RESTAURER DANS L’ESPRIT DES LIEUX
Le jardin tel qu’il se présente aujourd’hui est le fruit de la minutieuse réhabilitation orchestrée par Michael et Margaret Likierman. Un travail nécessaire car la propriété, restée dans la famille Ladan-Bockairy jusqu’en 1995, a connu une histoire mouvementée avant son classement au titre des Monuments historiques en 1990. Transformé en maison de convalescence pour l’armée italienne pendant la dernière guerre, puis reconverti en chambres d’hôtes et amputé d’une partie de son parc, le domaine de 3,5 hectares était si dégradé que les Likierman ont dû consacrer cinq années à une restauration qu’ils ont voulue très fidèle à l’esprit des lieux.

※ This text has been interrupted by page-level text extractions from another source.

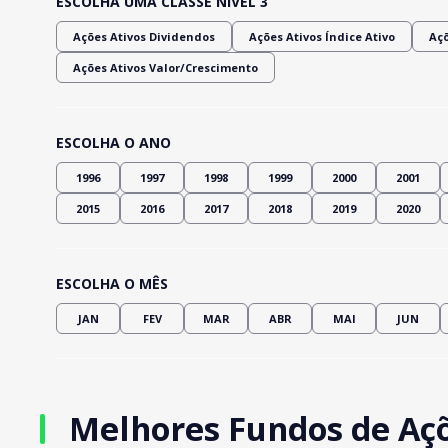
ESCOLHA UMA CLASSE NÍVEL 3
Ações Ativos Dividendos
Ações Ativos Índice Ativo
Açõ
Ações Ativos Valor/Crescimento
ESCOLHA O ANO
1996
1997
1998
1999
2000
2001
2015
2016
2017
2018
2019
2020
ESCOLHA O MÊS
JAN
FEV
MAR
ABR
MAI
JUN
Melhores Fundos de Açõ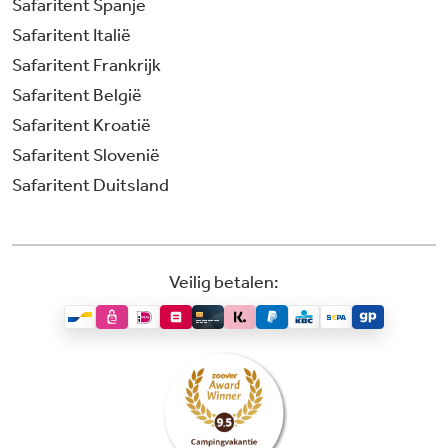
Safaritent Spanje
Safaritent Italië
Safaritent Frankrijk
Safaritent België
Safaritent Kroatië
Safaritent Slovenië
Safaritent Duitsland
Veilig betalen: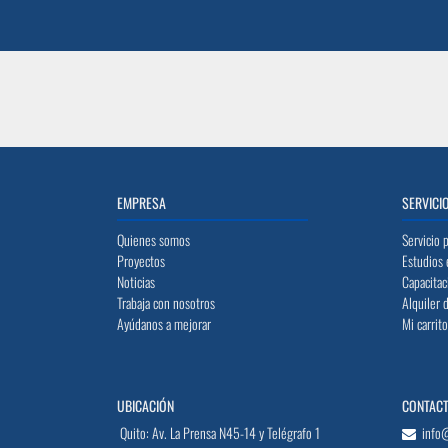
EMPRESA
SERVICI
Quienes somos
Servicio 
Proyectos
Estudios 
Noticias
Capacitac
Trabaja con nosotros
Alquiler 
Ayúdanos a mejorar
Mi carrit
UBICACIÓN
CONTAC
Quito: Av. La Prensa N45-14 y Telégrafo 1
info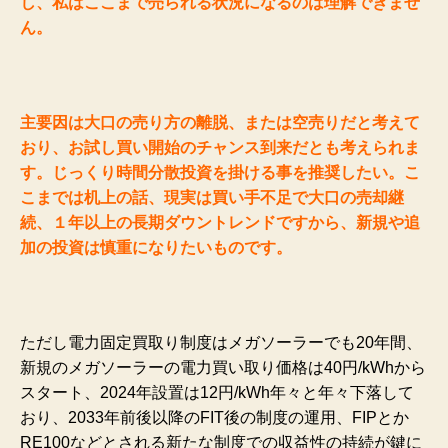
し、私はここまで売られる状況になるのは理解できませ
ん。
主要因は大口の売り方の離脱、または空売りだと考えて
おり、お試し買い開始のチャンス到来だとも考えられま
す。じっくり時間分散投資を掛ける事を推奨したい。こ
こまでは机上の話、現実は買い手不足で大口の売却継
続、１年以上の長期ダウントレンドですから、新規や追
加の投資は慎重になりたいものです。
ただし電力固定買取り制度はメガソーラーでも20年間、
新規のメガソーラーの電力買い取り価格は40円/kWhから
スタート、2024年設置は12円/kWh年々と年々下落して
おり、2033年前後以降のFIT後の制度の運用、FIPとか
RE100などとされる新たな制度での収益性の持続が鍵に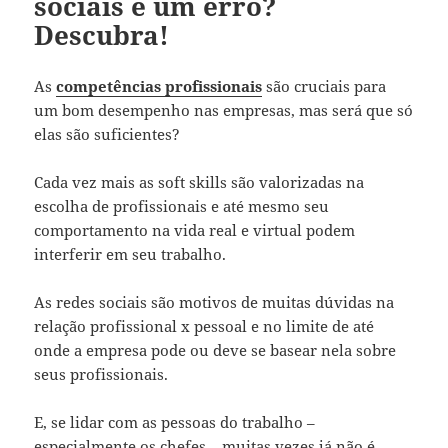
sociais é um erro?
Descubra!
As
competências profissionais
são cruciais para
um bom desempenho nas empresas, mas será que só
elas são suficientes?
Cada vez mais as soft skills são valorizadas na
escolha de profissionais e até mesmo seu
comportamento na vida real e virtual podem
interferir em seu trabalho.
As redes sociais são motivos de muitas dúvidas na
relação profissional x pessoal e no limite de até
onde a empresa pode ou deve se basear nela sobre
seus profissionais.
E, se lidar com as pessoas do trabalho –
especialmente os chefes – muitas vezes já não é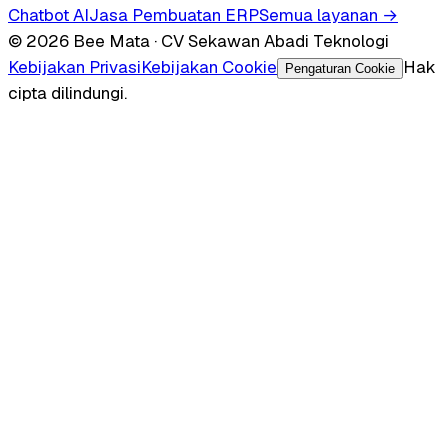
Chatbot AI
Jasa Pembuatan ERP
Semua layanan →
© 2026 Bee Mata · CV Sekawan Abadi Teknologi
Kebijakan Privasi
Kebijakan Cookie
Hak
Pengaturan Cookie
cipta dilindungi.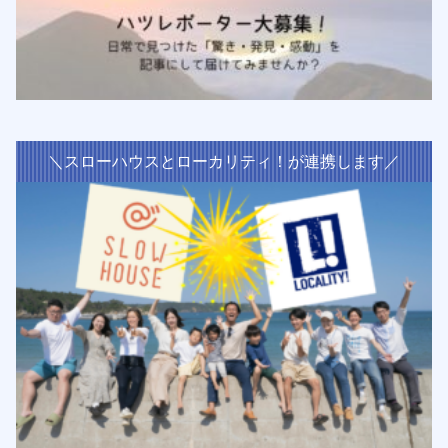
＼スローハウスとローカリティ！が連携します／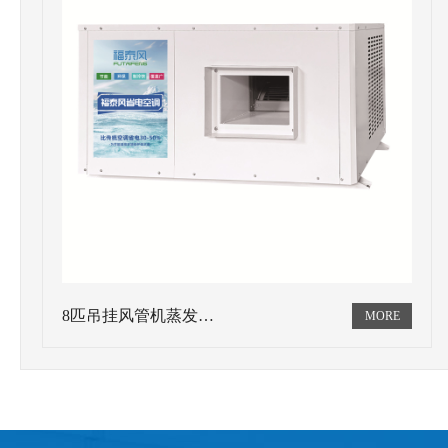
8匹吊挂风管机蒸发…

Avec le paysagiste Arnaud Maurières, ils ont réveillé le parc et le jardin historique de Ferdinand Bac. Les « fabriques » ont été restaurées d’après ses dessins et ses écrits. Par ailleurs, des commandes confiées au sculpteur tchèque Ivan Theimer complètent par des transcriptions contemporaines 7 éléments perdus à jamais. Frédéric Trifilio et Roger Pellegrini, respectivement chef jardinier et maçon, ont travaillé d’arrache-pied sur les plantations, les murs de soutènement et les escaliers. C’est avec l’architecte en chef des Monuments historiques Jean-Yvan Yarmola et son confrère Bernard Camous que la maison fut restaurée, agrandie et discrètement modernisée afin de l’adapter aux exigences de la vie actuelle.
Jalonnant le parcours entre la villa et le « Mausolée » où repose Caroline-Octavie Ladan-Bockairy, décédée en 1957, les constructions ornementales des fabriques jouent avec la pente pour cultiver des points de vue, les cadrer ou les déjouer par des terrasses ou des perspectives tronquées ou amplifiées. Surplombant la propriété, la « Rotonde » traduit d’emblée le dessein poursuivi par Bac de mettre en scène la nature.
Encastré dans une banquette sous une pergola, Le Bélier d’Ivan Theimer, révèle un espace sauvage. Le Nymphée de Jean Goujon s’adosse au Pont de la carrière qui traverse la route. Il domine l’Allée des cyprès, magnifiée à midi par le soleil en son axe et un escalier tourné vers la mer. À la croisée de trois chemins, L’Enfant au papillon, d’Ivan Theimer, cherche l’insecte en lapis-lazuli qui brille au soleil, non loin de La Fontaine de Nausicaa et du buste de Ferdinand Bac qui veille en génie des lieux.
Autre point fort, l’Allée des jarres. Ses éléments de tailles différentes créant un effet de perspective illusoire, la jarre qui semble centrée à l’extrémité d’un escalier est en fait désaxée. Dans son prolongement, Le Banc romain illustre la complexité du jardin, dans une percée en hauteur à couper le souffle, dominé par la tête de méduse de Nick Allen qui trône au sommet de la cascade de pierre des murs de soutènement de la colline. Citons aussi les Jardins du trompe-l’oeil et de l’obélisque, le Casino dit de Palladio, la Bella Vista, les Ponts du caroubier et de la carrière, le Rocher d’Orphée. Partout, la végétation les couleurs et les matériaux mettent le paysage en majesté.
« Réhabiliter ce jardin était d’autant plus important qu’il est l’unique composition vivante préservée d’un créateur exceptionnel », conclut Michael Likierman en nous quittant. Alors que sonne l’heure pour lui et son épouse de se séparer du domaine, il est à souhaiter que les Colombières tombent entre des mains aussi attentives et respectueuses que les leurs.